--- WORK INSTRUCTION ---
The answer must be every entry below, word for word, with the pictures left out.

[Extracted page text data]
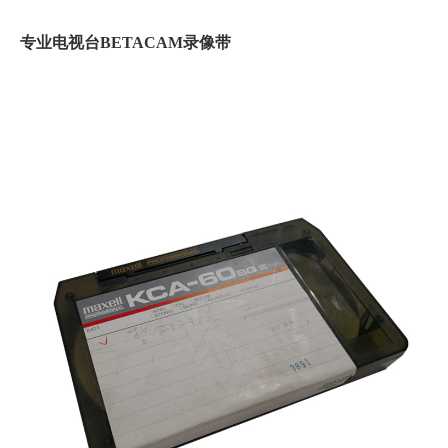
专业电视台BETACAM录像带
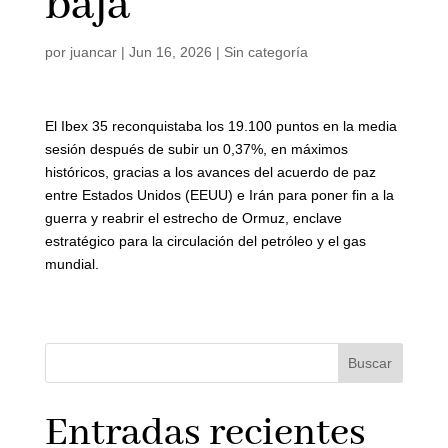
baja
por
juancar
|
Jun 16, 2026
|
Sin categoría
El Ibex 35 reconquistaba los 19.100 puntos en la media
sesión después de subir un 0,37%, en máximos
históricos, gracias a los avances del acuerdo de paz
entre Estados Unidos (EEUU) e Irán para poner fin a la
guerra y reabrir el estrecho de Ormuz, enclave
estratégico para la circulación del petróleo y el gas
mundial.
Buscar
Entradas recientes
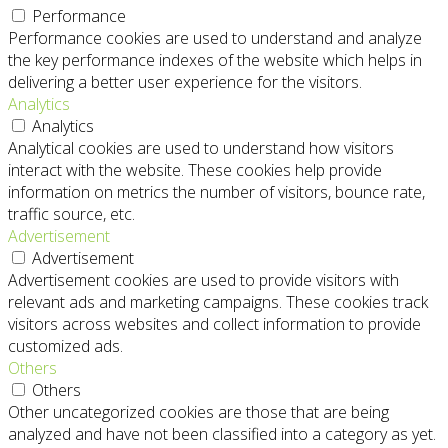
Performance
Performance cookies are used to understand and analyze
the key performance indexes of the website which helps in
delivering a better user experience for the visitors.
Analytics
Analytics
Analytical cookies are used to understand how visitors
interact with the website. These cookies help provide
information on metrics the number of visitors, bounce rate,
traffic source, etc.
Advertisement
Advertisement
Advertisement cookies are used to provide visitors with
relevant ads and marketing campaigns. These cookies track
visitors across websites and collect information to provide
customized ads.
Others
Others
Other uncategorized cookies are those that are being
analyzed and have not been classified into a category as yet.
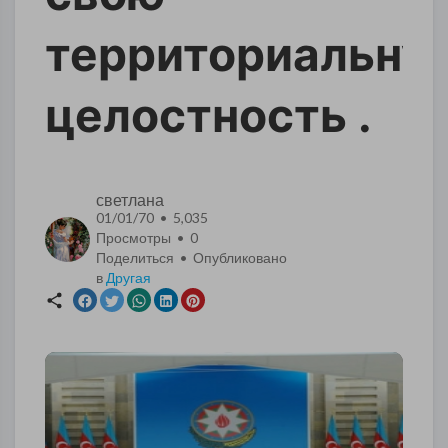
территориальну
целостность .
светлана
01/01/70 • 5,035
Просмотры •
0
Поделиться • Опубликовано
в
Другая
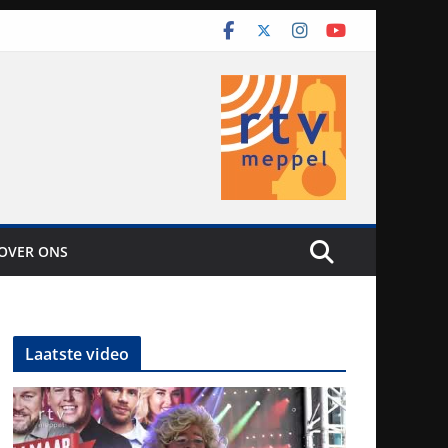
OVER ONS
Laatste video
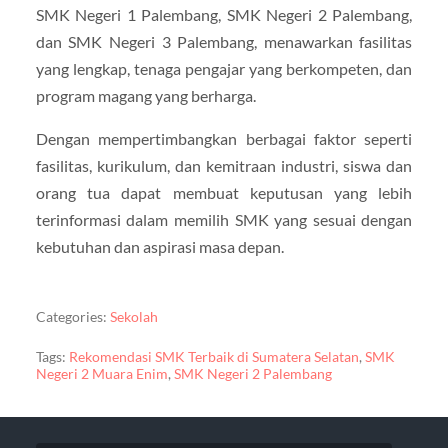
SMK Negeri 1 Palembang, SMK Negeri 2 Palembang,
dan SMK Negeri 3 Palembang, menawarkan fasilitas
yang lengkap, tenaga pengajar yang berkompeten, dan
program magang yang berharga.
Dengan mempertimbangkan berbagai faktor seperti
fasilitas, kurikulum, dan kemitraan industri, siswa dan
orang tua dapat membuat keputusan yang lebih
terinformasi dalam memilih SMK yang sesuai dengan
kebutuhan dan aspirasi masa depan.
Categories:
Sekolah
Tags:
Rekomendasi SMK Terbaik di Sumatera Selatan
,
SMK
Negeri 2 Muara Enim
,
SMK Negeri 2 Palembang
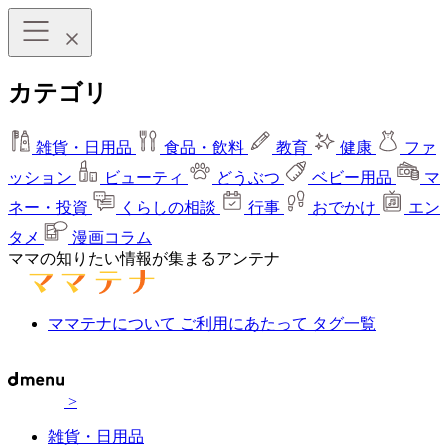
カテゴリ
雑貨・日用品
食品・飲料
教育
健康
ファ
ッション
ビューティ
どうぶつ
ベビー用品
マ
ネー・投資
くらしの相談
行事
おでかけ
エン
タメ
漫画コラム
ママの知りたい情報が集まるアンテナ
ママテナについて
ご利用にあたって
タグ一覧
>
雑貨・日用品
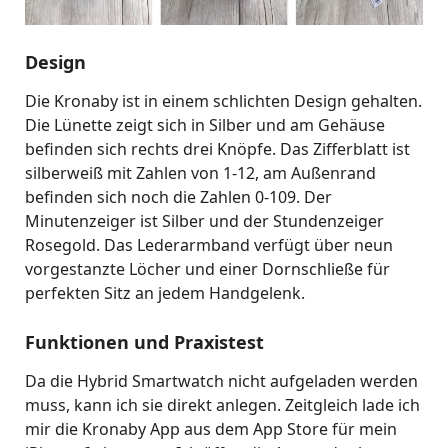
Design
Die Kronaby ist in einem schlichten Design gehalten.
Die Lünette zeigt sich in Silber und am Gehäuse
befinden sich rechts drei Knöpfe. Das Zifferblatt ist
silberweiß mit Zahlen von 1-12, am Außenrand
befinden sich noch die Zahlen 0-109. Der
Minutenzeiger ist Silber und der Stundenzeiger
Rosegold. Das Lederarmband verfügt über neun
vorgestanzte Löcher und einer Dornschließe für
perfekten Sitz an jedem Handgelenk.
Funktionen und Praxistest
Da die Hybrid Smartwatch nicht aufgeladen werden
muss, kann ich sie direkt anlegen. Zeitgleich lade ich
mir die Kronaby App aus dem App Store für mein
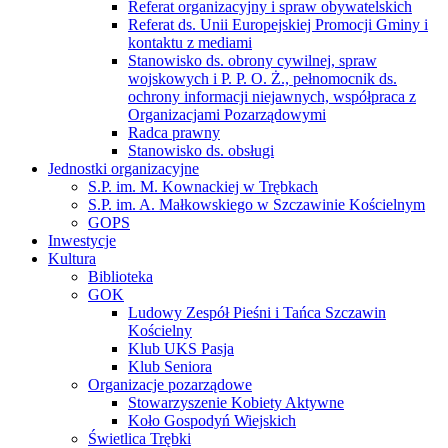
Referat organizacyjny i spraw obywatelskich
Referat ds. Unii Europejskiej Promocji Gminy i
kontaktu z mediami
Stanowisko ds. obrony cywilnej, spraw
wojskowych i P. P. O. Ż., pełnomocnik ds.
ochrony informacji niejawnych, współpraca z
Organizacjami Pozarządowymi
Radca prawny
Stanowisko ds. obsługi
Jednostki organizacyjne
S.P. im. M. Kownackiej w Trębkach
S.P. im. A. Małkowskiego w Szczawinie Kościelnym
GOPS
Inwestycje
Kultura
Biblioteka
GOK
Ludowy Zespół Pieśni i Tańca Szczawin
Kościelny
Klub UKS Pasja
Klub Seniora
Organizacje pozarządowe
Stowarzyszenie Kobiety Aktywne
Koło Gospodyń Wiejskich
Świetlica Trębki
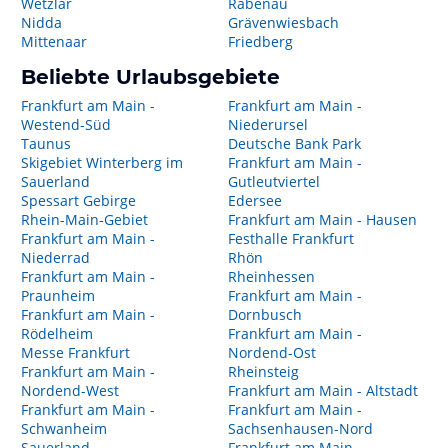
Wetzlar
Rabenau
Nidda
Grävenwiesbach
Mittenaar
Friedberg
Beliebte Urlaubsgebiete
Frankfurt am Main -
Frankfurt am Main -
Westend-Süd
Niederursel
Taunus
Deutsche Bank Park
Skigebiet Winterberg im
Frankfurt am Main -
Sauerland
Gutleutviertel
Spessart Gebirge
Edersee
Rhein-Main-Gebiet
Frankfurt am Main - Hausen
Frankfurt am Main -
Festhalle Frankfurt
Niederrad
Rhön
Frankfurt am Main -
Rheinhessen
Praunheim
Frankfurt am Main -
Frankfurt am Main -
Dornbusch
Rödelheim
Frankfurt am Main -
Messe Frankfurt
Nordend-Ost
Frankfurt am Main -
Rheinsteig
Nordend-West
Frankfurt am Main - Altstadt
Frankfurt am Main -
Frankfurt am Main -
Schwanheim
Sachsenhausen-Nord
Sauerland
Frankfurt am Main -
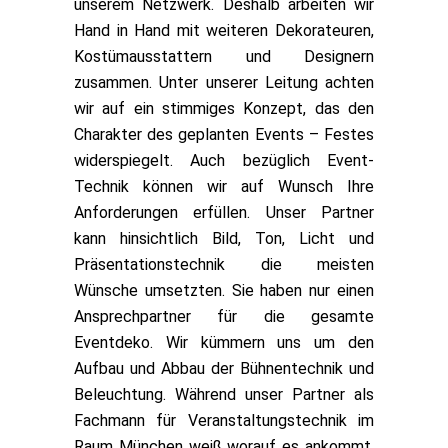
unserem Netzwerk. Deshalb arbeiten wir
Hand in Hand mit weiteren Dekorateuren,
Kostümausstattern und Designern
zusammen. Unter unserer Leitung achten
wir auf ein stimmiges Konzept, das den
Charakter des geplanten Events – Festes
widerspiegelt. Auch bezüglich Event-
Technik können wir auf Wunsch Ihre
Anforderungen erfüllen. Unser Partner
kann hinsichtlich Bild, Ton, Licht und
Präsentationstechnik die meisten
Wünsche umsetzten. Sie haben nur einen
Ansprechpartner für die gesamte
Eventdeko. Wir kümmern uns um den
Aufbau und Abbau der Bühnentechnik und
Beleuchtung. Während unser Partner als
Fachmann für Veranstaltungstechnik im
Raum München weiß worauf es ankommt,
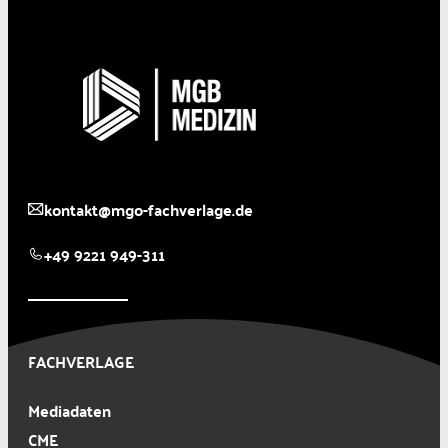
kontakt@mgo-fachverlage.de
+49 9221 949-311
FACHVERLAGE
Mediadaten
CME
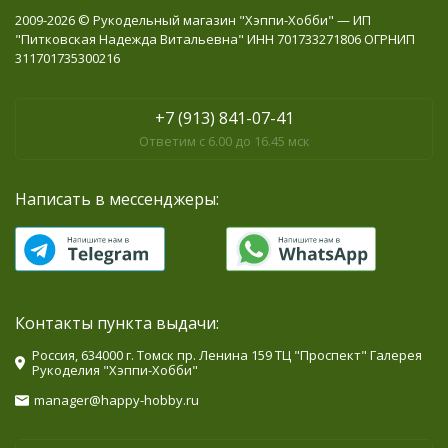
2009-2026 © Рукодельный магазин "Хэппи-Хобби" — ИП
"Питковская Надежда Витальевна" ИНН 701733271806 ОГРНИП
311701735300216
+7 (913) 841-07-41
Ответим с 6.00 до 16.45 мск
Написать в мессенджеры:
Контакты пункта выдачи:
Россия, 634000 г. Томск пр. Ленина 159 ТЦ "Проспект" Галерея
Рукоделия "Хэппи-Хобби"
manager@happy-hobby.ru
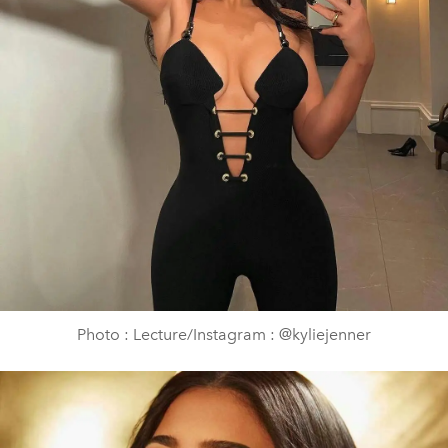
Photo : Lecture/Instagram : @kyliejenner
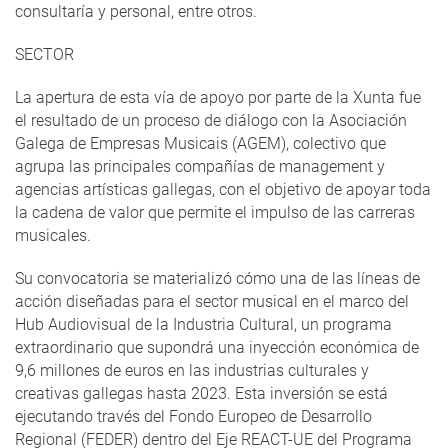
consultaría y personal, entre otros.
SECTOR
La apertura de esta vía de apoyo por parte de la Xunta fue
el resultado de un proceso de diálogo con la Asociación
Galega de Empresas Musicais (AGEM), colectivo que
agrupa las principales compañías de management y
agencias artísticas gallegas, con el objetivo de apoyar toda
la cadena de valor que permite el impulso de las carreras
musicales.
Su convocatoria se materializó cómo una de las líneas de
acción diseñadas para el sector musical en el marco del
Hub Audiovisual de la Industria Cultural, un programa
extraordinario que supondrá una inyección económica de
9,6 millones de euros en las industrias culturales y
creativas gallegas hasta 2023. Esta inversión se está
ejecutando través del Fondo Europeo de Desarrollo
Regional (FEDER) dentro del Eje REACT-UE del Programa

--- TASK OUTPUT ---
专业电视台BETACAM录像带
baja
por
juancar
|
Jun 16, 2026
|
Sin categoría
El Ibex 35 reconquistaba los 19.100 puntos en la media
sesión después de subir un 0,37%, en máximos
históricos, gracias a los avances del acuerdo de paz
entre Estados Unidos (EEUU) e Irán para poner fin a la
guerra y reabrir el estrecho de Ormuz, enclave
estratégico para la circulación del petróleo y el gas
mundial.
Buscar
Entradas recientes
Performance
Performance cookies are used to understand and analyze
the key performance indexes of the website which helps in
delivering a better user experience for the visitors.
Analytics
Analytics
Analytical cookies are used to understand how visitors
interact with the website. These cookies help provide
information on metrics the number of visitors, bounce rate,
traffic source, etc.
Advertisement
Advertisement
Advertisement cookies are used to provide visitors with
relevant ads and marketing campaigns. These cookies track
visitors across websites and collect information to provide
customized ads.
Others
Others
Other uncategorized cookies are those that are being
analyzed and have not been classified into a category as yet.
территориальну
целостность .
светлана
01/01/70 • 5,035
Просмотры •
0
Поделиться • Опубликовано
в
Другая
OVER ONS
Laatste video
SMK Negeri 1 Palembang, SMK Negeri 2 Palembang,
dan SMK Negeri 3 Palembang, menawarkan fasilitas
yang lengkap, tenaga pengajar yang berkompeten, dan
program magang yang berharga.
Dengan mempertimbangkan berbagai faktor seperti
fasilitas, kurikulum, dan kemitraan industri, siswa dan
orang tua dapat membuat keputusan yang lebih
terinformasi dalam memilih SMK yang sesuai dengan
kebutuhan dan aspirasi masa depan.
Categories:
Sekolah
Tags:
Rekomendasi SMK Terbaik di Sumatera Selatan
,
SMK
Negeri 2 Muara Enim
,
SMK Negeri 2 Palembang
カテゴリ
雑貨・日用品
食品・飲料
教育
健康
ファ
ッション
ビューティ
どうぶつ
ベビー用品
マ
ネー・投資
くらしの相談
行事
おでかけ
エン
タメ
漫画コラム
ママの知りたい情報が集まるアンテナ
ママテナについて
ご利用にあたって
タグ一覧
>
雑貨・日用品
Design
Die Kronaby ist in einem schlichten Design gehalten.
Die Lünette zeigt sich in Silber und am Gehäuse
befinden sich rechts drei Knöpfe. Das Zifferblatt ist
silberweiß mit Zahlen von 1-12, am Außenrand
befinden sich noch die Zahlen 0-109. Der
Minutenzeiger ist Silber und der Stundenzeiger
Rosegold. Das Lederarmband verfügt über neun
vorgestanzte Löcher und einer Dornschließe für
perfekten Sitz an jedem Handgelenk.
Funktionen und Praxistest
Da die Hybrid Smartwatch nicht aufgeladen werden
muss, kann ich sie direkt anlegen. Zeitgleich lade ich
mir die Kronaby App aus dem App Store für mein
Referat organizacyjny i spraw obywatelskich
Referat ds. Unii Europejskiej Promocji Gminy i
kontaktu z mediami
Stanowisko ds. obrony cywilnej, spraw
wojskowych i P. P. O. Ż., pełnomocnik ds.
ochrony informacji niejawnych, współpraca z
Organizacjami Pozarządowymi
Radca prawny
Stanowisko ds. obsługi
Jednostki organizacyjne
S.P. im. M. Kownackiej w Trębkach
S.P. im. A. Małkowskiego w Szczawinie Kościelnym
GOPS
Inwestycje
Kultura
Biblioteka
GOK
Ludowy Zespół Pieśni i Tańca Szczawin
Kościelny
Klub UKS Pasja
Klub Seniora
Organizacje pozarządowe
Stowarzyszenie Kobiety Aktywne
Koło Gospodyń Wiejskich
Świetlica Trębki
Wetzlar
Rabenau
Nidda
Grävenwiesbach
Mittenaar
Friedberg
Beliebte Urlaubsgebiete
Frankfurt am Main -
Frankfurt am Main -
Westend-Süd
Niederursel
Taunus
Deutsche Bank Park
Skigebiet Winterberg im
Frankfurt am Main -
Sauerland
Gutleutviertel
Spessart Gebirge
Edersee
Rhein-Main-Gebiet
Frankfurt am Main - Hausen
Frankfurt am Main -
Festhalle Frankfurt
Niederrad
Rhön
Frankfurt am Main -
Rheinhessen
Praunheim
Frankfurt am Main -
Frankfurt am Main -
Dornbusch
Rödelheim
Frankfurt am Main -
Messe Frankfurt
Nordend-Ost
Frankfurt am Main -
Rheinsteig
Nordend-West
Frankfurt am Main - Altstadt
Frankfurt am Main -
Frankfurt am Main -
Schwanheim
Sachsenhausen-Nord
Sauerland
Frankfurt am Main -
unserem Netzwerk. Deshalb arbeiten wir
Hand in Hand mit weiteren Dekorateuren,
Kostümausstattern und Designern
zusammen. Unter unserer Leitung achten
wir auf ein stimmiges Konzept, das den
Charakter des geplanten Events – Festes
widerspiegelt. Auch bezüglich Event-
Technik können wir auf Wunsch Ihre
Anforderungen erfüllen. Unser Partner
kann hinsichtlich Bild, Ton, Licht und
Präsentationstechnik die meisten
Wünsche umsetzten. Sie haben nur einen
Ansprechpartner für die gesamte
Eventdeko. Wir kümmern uns um den
Aufbau und Abbau der Bühnentechnik und
Beleuchtung. Während unser Partner als
Fachmann für Veranstaltungstechnik im
Raum München weiß worauf es ankommt,
kontakt@mgo-fachverlage.de
+49 9221 949-311
FACHVERLAGE
Mediadaten
CME
2009-2026 © Рукодельный магазин "Хэппи-Хобби" — ИП
"Питковская Надежда Витальевна" ИНН 701733271806 ОГРНИП
311701735300216
+7 (913) 841-07-41
Ответим с 6.00 до 16.45 мск
Написать в мессенджеры:
Контакты пункта выдачи:
Россия, 634000 г. Томск пр. Ленина 159 ТЦ "Проспект" Галерея
Рукоделия "Хэппи-Хобби"
manager@happy-hobby.ru
Photo : Lecture/Instagram : @kyliejenner
consultaría y personal, entre otros.
SECTOR
La apertura de esta vía de apoyo por parte de la Xunta fue
el resultado de un proceso de diálogo con la Asociación
Galega de Empresas Musicais (AGEM), colectivo que
agrupa las principales compañías de management y
agencias artísticas gallegas, con el objetivo de apoyar toda
la cadena de valor que permite el impulso de las carreras
musicales.
Su convocatoria se materializó cómo una de las líneas de
acción diseñadas para el sector musical en el marco del
Hub Audiovisual de la Industria Cultural, un programa
extraordinario que supondrá una inyección económica de
9,6 millones de euros en las industrias culturales y
creativas gallegas hasta 2023. Esta inversión se está
ejecutando través del Fondo Europeo de Desarrollo
Regional (FEDER) dentro del Eje REACT-UE del Programa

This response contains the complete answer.